Я тебя уничтожу (Рахманина) - страница 28

– Ты меня ненавидишь? – задает вопрос, словно не веря, что после всего произошедшего я здесь, перед ним, а не истекаю кровью в той квартире.

Делаю глоток терпкого бархатистого вина, перекатывая на языке, чтобы прочувствовать его тона. Алкоголь согревает, успокаивает мой измученный воспоминаниями разум.

– Ненавидела. Винила тебя во всем произошедшем, в убийстве нашего неродившегося ребенка. Я не могла после этого забеременеть, – признаюсь, проводя пальцем по верхнему краю тонкого бокала, смотря во тьму своих воспоминаний. – Не то чтобы я хотела – мысль завести еще детей, вызывала отторжение потому, что я бросила одного и не смогла спасти другого, да и мужей не любила в достаточной степени, чтобы возникло такое желание.

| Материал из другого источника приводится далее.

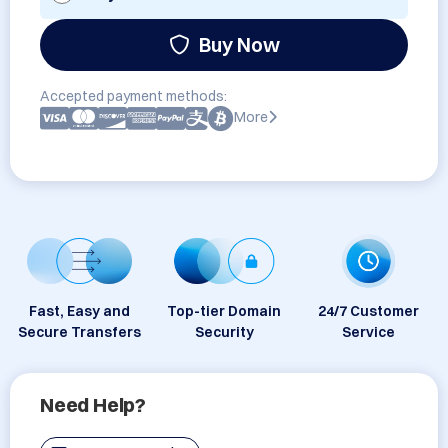
Buy Now
Accepted payment methods:
More
Fast, Easy and
Top-tier Domain
24/7 Customer
Secure Transfers
Security
Service
Need Help?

Хотя я провела бесконечное множество бессонных ночей, размышляя, как забрать Клима у тебя, но не могла оттого, что моя трусливая душа боялась, что он разглядит на мне ту грязь, которой меня запятнали твои люди.

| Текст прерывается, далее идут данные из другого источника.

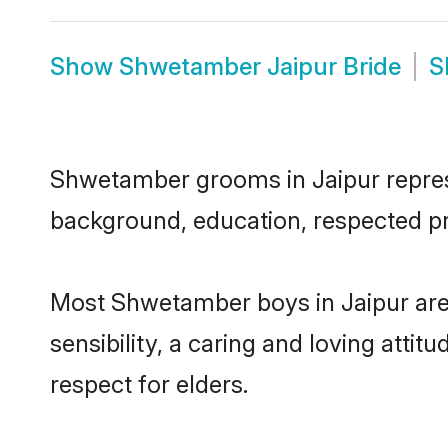
Show
Shwetamber Jaipur Bride
S
Shwetamber grooms in Jaipur represen
background, education, respected pro
Most Shwetamber boys in Jaipur are
sensibility, a caring and loving attit
respect for elders.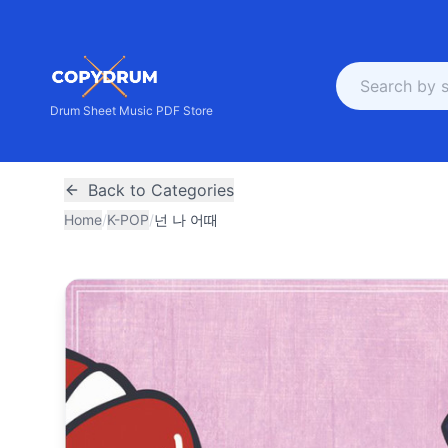
Drum Sheet Music PDF Store
Back to Categories
Home
/
K-POP
/
넌 나 어때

Содрав с него всю защиту, я ранила его настолько жестокими словами, что они были способны убить, но каждое слово – правда, моя правда, вымученная, выстраданная, состоящая из бесконечной боли. И когда я поднимаю на него взгляд, то вижу, что теперь он пытается справиться с той же болью, что терзала меня все эти годы.

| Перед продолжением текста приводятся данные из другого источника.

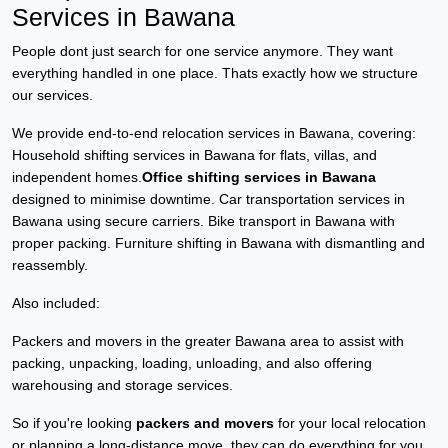
Services in Bawana
People dont just search for one service anymore. They want
everything handled in one place. Thats exactly how we structure
our services.
We provide end-to-end relocation services in Bawana, covering:
Household shifting services in Bawana for flats, villas, and
independent homes.
Office shifting services in Bawana
designed to minimise downtime. Car transportation services in
Bawana using secure carriers. Bike transport in Bawana with
proper packing. Furniture shifting in Bawana with dismantling and
reassembly.
Also included:
Packers and movers in the greater Bawana area to assist with
packing, unpacking, loading, unloading, and also offering
warehousing and storage services.
So if you're looking
packers and movers
for your local relocation
or planning a long-distance move, they can do everything for you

– Но и себя ненавидела и так же винила, – продолжаю своё откровение. – Ведь я могла быть с другим – с тем, кто честно трудится с девяти до шести и приносит домой не пачки денег, а буханку хлеба и колбасу по праздникам. Моя вина равноценна твоей, мы оба сделали свой выбор, мы оба понесли за него ответственность.

Я замолкаю, чувствуя внутри пустоту после исповеди.

Самгин порывисто поднимается и выходит на веранду, забирая с собой сигареты, и пусть я давно не курю, но мне тоже нестерпимо хочется составить ему в этом компанию, поэтому кутаюсь в плед и с бокалом вина в руках следую за ним.

Замечаю, что он избегает встречаться со мной взглядом, помогая мне прикурить сигарету. Сам же он, закурив, прислоняется лбом к деревянной балке, вглядываясь в пустоту ночи, а я молча втягиваю в себя табак, испытывая успокоение в этом старом ритуале.

– Думала, что ты решишь, будто я лгу, что всё это выдумки, – озвучиваю свой самый большой страх, преследовавший меня все эти годы.

Анатолий вздрагивает от моих слов и медленно поворачивается ко мне лицом. Он гасит свою сигарету и приближается, останавливаясь рядом, осторожно, словно касаясь чего-то необыкновенно хрупкого, проводит большим пальцем по моей щеке.

– Я жить не смогу, пока он не сдохнет, – отвечает Самгин, и его слова совсем не вяжутся с ласкающими движениями пальцев, но вместе с тем, говорят о том, что он мне безоговорочно верит, распутывая тугой узел в моей душе.